*GOAL OF THE EXERCISE:*
For the material that follows, list every line containing the word "Transform".

*DATASET ENTRIES:*
◆ ◆ ◆
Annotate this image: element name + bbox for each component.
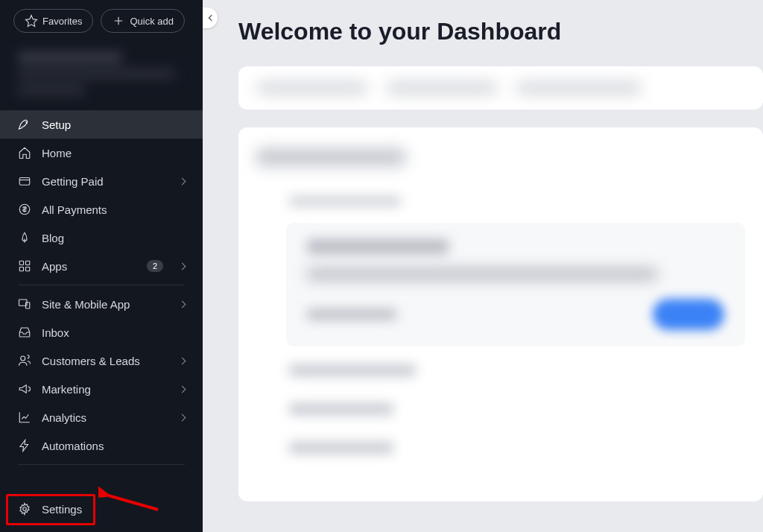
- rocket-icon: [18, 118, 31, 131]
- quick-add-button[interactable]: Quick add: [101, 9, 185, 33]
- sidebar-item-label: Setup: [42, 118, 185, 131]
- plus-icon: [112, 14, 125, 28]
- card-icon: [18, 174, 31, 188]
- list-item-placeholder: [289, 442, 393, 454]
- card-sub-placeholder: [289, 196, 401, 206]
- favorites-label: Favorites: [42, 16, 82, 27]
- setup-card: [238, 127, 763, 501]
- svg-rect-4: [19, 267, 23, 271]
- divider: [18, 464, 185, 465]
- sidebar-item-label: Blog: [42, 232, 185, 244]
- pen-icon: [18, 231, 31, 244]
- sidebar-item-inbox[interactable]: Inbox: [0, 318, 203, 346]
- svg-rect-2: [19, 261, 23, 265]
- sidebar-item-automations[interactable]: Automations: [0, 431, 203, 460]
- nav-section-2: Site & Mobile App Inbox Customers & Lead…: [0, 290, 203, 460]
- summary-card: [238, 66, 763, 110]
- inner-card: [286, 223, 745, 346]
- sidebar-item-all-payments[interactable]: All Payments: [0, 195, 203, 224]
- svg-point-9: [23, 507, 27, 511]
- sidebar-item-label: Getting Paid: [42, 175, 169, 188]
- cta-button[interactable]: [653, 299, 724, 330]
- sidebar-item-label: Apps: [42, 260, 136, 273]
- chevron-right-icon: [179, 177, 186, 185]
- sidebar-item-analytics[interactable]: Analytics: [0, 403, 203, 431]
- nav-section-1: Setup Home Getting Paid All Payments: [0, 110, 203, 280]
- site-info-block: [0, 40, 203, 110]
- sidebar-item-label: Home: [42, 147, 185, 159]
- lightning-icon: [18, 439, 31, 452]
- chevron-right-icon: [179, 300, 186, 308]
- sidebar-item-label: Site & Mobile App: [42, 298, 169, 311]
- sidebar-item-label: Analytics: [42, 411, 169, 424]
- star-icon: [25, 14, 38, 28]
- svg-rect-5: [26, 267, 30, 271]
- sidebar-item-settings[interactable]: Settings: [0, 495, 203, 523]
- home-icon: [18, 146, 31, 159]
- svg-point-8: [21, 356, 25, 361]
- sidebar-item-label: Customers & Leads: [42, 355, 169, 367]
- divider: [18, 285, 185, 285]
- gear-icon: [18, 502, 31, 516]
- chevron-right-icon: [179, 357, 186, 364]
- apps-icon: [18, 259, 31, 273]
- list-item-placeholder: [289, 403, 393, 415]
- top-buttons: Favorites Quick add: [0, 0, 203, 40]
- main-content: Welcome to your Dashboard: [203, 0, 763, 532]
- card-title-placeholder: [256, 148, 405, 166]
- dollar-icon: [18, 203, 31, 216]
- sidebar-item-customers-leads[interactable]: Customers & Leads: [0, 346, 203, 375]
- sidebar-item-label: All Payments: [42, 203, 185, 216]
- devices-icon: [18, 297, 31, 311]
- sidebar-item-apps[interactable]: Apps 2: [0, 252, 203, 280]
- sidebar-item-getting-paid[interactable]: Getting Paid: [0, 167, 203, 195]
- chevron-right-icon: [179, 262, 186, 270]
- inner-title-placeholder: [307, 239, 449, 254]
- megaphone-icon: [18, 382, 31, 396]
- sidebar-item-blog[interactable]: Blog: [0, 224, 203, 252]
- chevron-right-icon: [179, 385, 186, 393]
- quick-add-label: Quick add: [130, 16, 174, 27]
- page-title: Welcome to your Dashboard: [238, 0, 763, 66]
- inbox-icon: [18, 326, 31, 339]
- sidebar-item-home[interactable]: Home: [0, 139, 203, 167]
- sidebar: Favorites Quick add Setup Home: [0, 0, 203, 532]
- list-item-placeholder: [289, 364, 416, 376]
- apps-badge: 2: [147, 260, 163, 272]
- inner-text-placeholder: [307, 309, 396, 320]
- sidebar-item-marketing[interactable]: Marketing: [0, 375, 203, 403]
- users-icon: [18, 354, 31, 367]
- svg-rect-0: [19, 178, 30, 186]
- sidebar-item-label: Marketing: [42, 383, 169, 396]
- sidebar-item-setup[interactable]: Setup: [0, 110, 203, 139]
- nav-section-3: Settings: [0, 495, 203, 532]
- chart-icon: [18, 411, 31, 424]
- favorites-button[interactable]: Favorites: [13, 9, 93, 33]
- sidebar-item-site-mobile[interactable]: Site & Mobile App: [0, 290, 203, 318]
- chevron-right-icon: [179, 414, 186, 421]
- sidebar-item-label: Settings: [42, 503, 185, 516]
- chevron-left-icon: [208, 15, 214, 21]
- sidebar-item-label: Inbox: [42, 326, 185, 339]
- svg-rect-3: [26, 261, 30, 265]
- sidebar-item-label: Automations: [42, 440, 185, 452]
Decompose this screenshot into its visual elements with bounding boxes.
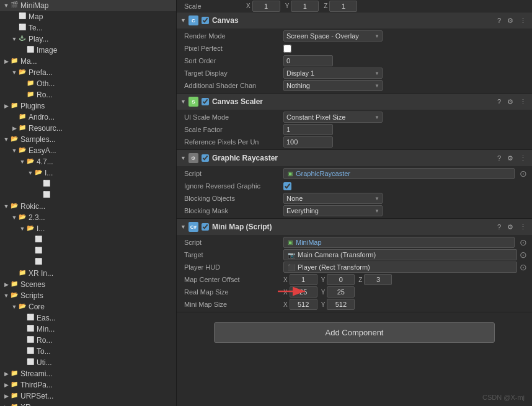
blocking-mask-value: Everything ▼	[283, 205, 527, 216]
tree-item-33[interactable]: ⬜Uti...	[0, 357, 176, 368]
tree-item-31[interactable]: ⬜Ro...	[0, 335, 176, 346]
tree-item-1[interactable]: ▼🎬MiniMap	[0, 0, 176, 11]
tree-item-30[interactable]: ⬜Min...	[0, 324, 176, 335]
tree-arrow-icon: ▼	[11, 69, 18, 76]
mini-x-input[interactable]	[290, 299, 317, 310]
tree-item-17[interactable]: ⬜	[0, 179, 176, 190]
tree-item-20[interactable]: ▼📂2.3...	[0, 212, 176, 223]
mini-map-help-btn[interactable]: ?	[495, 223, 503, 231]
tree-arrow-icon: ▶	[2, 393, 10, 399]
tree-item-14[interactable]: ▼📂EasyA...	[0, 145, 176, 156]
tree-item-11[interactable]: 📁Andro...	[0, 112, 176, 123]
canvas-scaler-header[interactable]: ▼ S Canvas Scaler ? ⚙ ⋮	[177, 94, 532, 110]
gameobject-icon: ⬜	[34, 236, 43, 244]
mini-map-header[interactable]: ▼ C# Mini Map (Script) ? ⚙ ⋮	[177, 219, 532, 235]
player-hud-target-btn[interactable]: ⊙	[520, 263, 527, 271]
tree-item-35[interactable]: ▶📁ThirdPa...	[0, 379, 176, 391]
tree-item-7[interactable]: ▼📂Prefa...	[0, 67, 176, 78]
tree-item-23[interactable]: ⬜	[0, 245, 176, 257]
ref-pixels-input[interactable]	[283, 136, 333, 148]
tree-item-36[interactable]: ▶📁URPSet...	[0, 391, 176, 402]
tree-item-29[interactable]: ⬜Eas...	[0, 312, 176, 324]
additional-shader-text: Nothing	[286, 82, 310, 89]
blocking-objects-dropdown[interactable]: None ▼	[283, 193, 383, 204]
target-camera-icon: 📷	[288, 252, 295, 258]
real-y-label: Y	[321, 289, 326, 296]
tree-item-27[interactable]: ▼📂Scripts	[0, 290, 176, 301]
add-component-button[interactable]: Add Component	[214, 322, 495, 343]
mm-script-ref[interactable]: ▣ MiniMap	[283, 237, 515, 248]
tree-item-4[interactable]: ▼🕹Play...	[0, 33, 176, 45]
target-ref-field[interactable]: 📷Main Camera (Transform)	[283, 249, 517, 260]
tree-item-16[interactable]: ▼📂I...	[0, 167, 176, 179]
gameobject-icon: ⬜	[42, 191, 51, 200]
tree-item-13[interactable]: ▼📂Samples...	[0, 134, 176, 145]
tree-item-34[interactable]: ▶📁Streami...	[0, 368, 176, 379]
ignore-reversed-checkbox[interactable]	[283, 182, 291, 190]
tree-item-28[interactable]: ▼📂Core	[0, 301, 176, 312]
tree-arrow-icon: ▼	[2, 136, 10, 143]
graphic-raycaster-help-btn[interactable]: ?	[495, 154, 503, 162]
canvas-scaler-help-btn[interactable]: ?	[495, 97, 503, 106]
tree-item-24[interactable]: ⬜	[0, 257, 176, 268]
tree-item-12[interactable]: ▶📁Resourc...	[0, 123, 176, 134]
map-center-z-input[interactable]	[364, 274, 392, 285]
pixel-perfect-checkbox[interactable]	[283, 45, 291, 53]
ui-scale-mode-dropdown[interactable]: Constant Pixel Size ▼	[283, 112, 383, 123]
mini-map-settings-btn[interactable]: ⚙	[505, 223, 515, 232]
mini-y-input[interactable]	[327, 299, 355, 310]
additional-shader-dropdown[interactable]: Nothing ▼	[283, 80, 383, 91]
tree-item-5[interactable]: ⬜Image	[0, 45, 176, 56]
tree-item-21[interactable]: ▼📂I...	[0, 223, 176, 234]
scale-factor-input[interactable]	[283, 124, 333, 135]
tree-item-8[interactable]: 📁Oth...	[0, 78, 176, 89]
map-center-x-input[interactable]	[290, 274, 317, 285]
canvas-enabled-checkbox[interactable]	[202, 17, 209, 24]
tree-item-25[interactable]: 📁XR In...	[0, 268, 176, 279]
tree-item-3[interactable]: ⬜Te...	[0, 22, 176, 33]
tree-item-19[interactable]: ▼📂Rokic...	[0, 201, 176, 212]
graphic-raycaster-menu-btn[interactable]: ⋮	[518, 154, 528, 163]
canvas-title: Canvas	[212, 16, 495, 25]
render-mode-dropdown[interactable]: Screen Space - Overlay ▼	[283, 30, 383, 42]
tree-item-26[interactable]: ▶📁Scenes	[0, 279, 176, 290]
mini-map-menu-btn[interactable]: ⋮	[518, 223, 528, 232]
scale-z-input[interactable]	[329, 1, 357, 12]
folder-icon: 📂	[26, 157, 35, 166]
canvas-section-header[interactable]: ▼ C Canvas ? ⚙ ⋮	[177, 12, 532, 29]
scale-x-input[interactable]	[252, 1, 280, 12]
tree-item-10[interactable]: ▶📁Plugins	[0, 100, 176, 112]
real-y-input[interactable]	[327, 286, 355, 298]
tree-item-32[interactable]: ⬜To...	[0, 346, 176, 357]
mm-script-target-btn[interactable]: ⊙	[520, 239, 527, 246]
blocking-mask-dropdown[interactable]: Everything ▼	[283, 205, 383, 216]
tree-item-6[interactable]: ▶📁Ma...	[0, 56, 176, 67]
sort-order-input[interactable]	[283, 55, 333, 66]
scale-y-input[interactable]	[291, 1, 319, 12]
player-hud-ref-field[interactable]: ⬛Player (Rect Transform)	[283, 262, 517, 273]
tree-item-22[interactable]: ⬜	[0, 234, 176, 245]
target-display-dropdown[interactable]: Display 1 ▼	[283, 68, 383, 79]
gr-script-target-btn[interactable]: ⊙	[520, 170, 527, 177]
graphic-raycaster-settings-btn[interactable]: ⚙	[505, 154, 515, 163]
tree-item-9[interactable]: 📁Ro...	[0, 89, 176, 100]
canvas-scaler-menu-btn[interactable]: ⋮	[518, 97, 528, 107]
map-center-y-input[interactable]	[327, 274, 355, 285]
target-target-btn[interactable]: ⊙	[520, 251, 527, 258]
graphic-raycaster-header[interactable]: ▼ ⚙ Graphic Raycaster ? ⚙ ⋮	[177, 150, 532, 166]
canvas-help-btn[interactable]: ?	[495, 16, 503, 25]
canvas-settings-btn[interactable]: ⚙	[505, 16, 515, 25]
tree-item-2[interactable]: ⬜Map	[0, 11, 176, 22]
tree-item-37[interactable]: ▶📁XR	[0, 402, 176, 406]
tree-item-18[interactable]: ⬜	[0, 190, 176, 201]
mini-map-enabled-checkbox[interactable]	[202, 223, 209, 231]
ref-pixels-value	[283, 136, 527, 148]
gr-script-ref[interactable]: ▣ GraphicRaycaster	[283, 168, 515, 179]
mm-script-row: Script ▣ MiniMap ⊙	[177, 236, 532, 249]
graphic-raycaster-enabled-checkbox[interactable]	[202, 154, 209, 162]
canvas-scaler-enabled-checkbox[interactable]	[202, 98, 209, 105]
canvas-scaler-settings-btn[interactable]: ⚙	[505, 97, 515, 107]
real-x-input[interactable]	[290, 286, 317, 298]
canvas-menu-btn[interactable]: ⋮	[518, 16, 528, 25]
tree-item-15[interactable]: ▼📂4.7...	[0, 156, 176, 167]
◆ ◆ ◆
*OUTPUT OF THE TASK:*
target-ref-field[interactable]: 📷Main Camera (Transform)	[283, 249, 517, 260]
player-hud-ref-field[interactable]: ⬛Player (Rect Transform)	[283, 262, 517, 273]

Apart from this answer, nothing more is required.